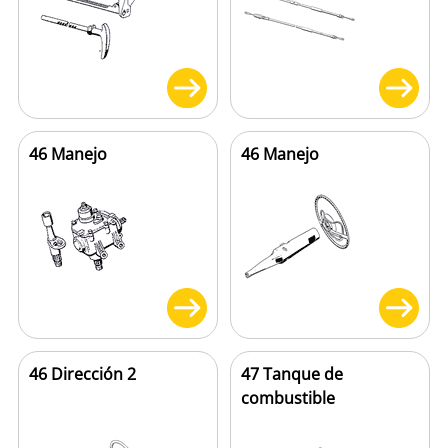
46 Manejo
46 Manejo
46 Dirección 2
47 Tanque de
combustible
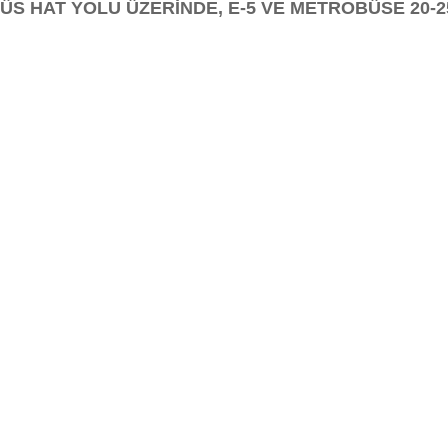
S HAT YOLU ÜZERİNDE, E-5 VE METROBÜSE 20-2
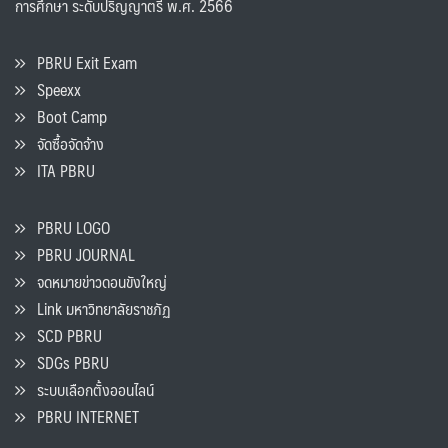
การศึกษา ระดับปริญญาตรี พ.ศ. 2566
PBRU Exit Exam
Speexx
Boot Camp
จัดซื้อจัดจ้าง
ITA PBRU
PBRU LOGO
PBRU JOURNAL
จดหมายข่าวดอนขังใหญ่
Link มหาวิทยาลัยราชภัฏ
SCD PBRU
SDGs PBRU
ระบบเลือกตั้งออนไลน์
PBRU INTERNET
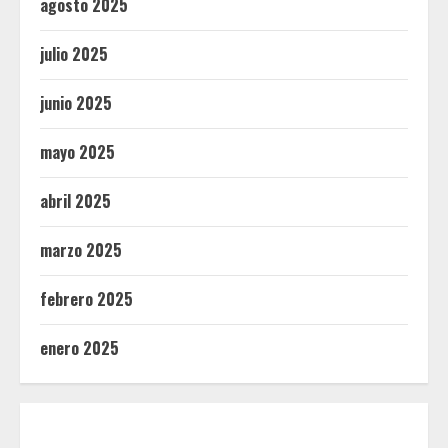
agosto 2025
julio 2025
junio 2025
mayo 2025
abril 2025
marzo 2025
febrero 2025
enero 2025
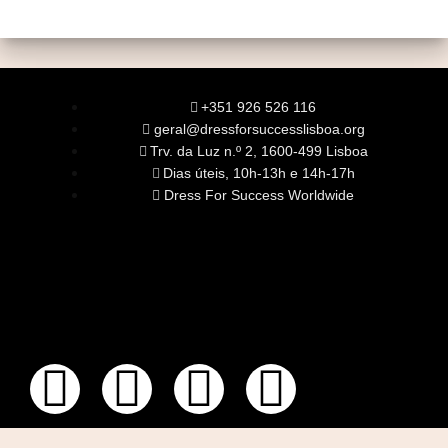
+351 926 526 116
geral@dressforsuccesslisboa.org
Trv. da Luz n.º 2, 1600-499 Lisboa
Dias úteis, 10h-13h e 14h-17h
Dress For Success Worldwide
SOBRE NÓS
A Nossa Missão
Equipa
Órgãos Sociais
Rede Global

#### Directions for this task
Every record above must be given again exactly; drop the pictures.

#### Task response
46 Manejo
46 Manejo
46 Dirección 2
47 Tanque de
combustible
S HAT YOLU ÜZERİNDE, E-5 VE METROBÜSE 20-2
การศึกษา ระดับปริญญาตรี พ.ศ. 2566
PBRU Exit Exam
Speexx
Boot Camp
จัดซื้อจัดจ้าง
ITA PBRU
PBRU LOGO
PBRU JOURNAL
จดหมายข่าวดอนขังใหญ่
Link มหาวิทยาลัยราชภัฏ
SCD PBRU
SDGs PBRU
ระบบเลือกตั้งออนไลน์
PBRU INTERNET
agosto 2025
julio 2025
junio 2025
mayo 2025
abril 2025
marzo 2025
febrero 2025
enero 2025
+351 926 526 116
geral@dressforsuccesslisboa.org
Trv. da Luz n.º 2, 1600-499 Lisboa
Dias úteis, 10h-13h e 14h-17h
Dress For Success Worldwide
SOBRE NÓS
A Nossa Missão
Equipa
Órgãos Sociais
Rede Global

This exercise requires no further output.